Mentre in ambito cinematografico vengono riproposti gli intramontabili zombie nelle versione edulcorata e patinata di “Warm bodies”, i vampiri da rotocalco della saga di Twilight inanellano un paio di misconoscimenti: “Twilight Saga – Breacking Dawn parte 2” trionfa e fa incetta di razzie (le pernacchie attribuite ai peggiori film) e la splendida Kristen Stewart si aggiudica il poco ambito titolo di “attrice meno sexy” di Hollywood.
Nel tentativo di restituire un minimo di dignità alle più gelide personificazioni del male, attingiamo all’illustre tradizione letteraria e rispolveriamo (termine sinistro, ma armonizzato al tema) non già l’indiscusso sovrano del filone – il celebratissimo Dracula di Bram Stoker – bensì quelli che possono essere considerati i suoi precursori, protagonisti di alcuni racconti che oggi appaiono come preziosi cimeli dell’horror.

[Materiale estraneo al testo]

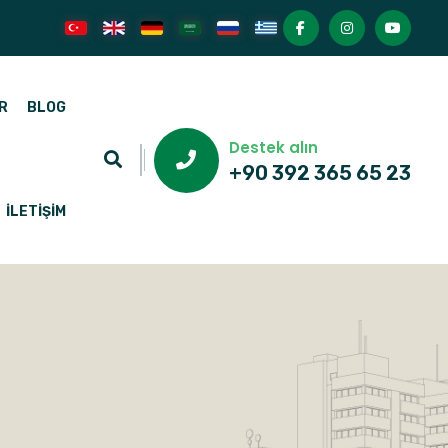
R
BLOG
Destek alın
+90 392 365 65 23
İLETIŞIM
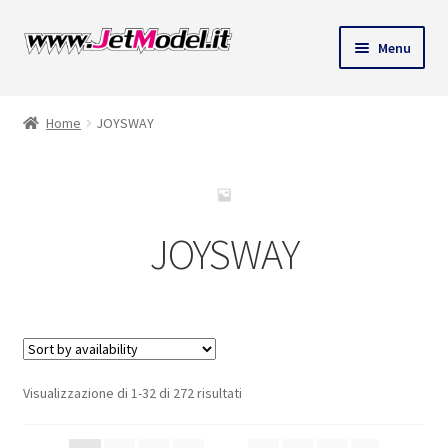
Vai
Vai
Menu
alla
al
navigazione
contenuto
Home
JOYSWAY
JOYSWAY
Visualizzazione di 1-32 di 272 risultati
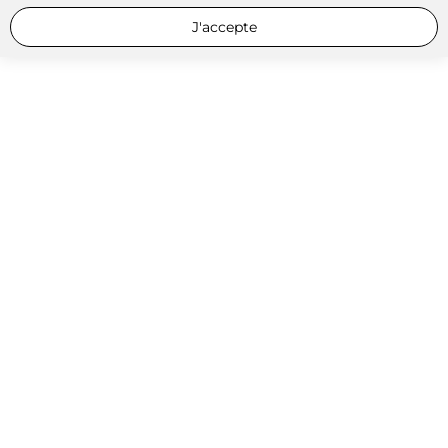
J'accepte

Come “Il vampiro” di John William Polidori.

 

Polidori fu medico e segretario di Byron; morì suicida dopo la rottura con il poeta, in un periodo di ristrettezze economiche: non potendo saldare un debito, si diede la morte con un veleno da lui stesso composto. Polidori era legato al poeta da un rapporto ambivalente: una morbosa amicizia mista a odio. Il racconto “The vampire” fu pubblicato per la prima volta nel 1819 sulla rivista New Monthly Magazine e venne erroneamente attribuito a Lord Byron: al punto che Goethe commise una gaffe memorabile, asserendo che il racconto era una delle opere migliori del Lord inglese.

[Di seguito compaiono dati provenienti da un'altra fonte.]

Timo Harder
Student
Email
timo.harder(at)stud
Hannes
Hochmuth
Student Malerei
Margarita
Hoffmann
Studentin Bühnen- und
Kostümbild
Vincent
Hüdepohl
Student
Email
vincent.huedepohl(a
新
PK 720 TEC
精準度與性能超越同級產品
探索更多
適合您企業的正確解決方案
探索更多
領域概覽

Certo è che il vampiro Lord Ruthven incarna il “Byronic type” e forse rappresenta una parodia del poeta, sul quale l’autore voleva rivalersi per le umiliazioni subite.

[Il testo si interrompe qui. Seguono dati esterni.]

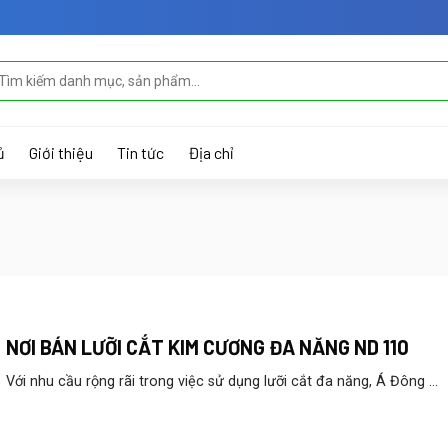
m
ếm:
ủ
Giới thiệu
Tin tức
Địa chỉ
NƠI BÁN LƯỠI CẮT KIM CƯƠNG ĐA NĂNG ND 110
Với nhu cầu rộng rãi trong việc sử dụng lưỡi cắt đa năng, Á Đông ...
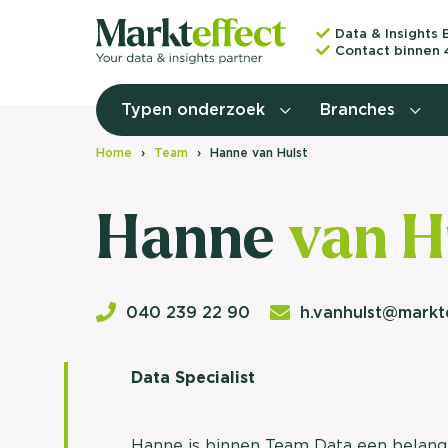
Data & Insights 
Contact binnen 
Typen onderzoek
Branches
Home
Team
Hanne van Hulst
Hanne
van H
040 239 22 90
h.vanhulst@markte
Data Specialist
Hanne is binnen Team Data een belangr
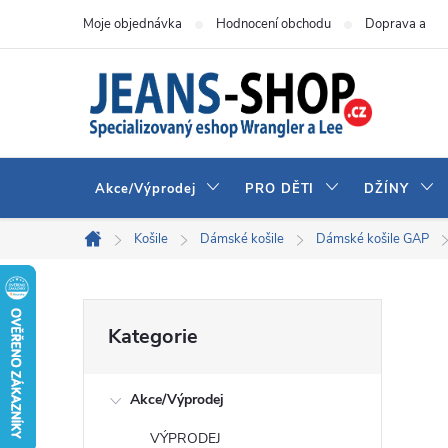
Přejít
Moje objednávka
Hodnocení obchodu
Doprava a pla
na
obsah
Akce/Výprodej
PRO DĚTI
DŽÍNY
Košile
Dámské košile
Dámské košile GAP
Domů
P
Přeskočit
Kategorie
kategorie
o
Akce/Výprodej
s
VÝPRODEJ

Anche la scelta del luogo ove si svolge una parte della narrazione sembra allusiva: la Grecia, cara e fatale a Byron.

Particolare è anche la situazione nella quale il racconto è stato concepito. A Villa Diodati, la casa che Byron affittò presso il lago di Ginevra, Byron e Polidori incontrarono Mary Wollstonecraft, il futuro marito di Mary (Percy Bysshe Shelley) e Claire Clairmont (sorellastra di Mary e amante di Byron).
Scrive Mary: “Quell’estate risultò fredda e uggiosa, piogge interminabili ci costrinsero a casa per giorni. Trovammo per caso alcuni volumi di storie di fantasmi, tradotti dal tedesco in francese”.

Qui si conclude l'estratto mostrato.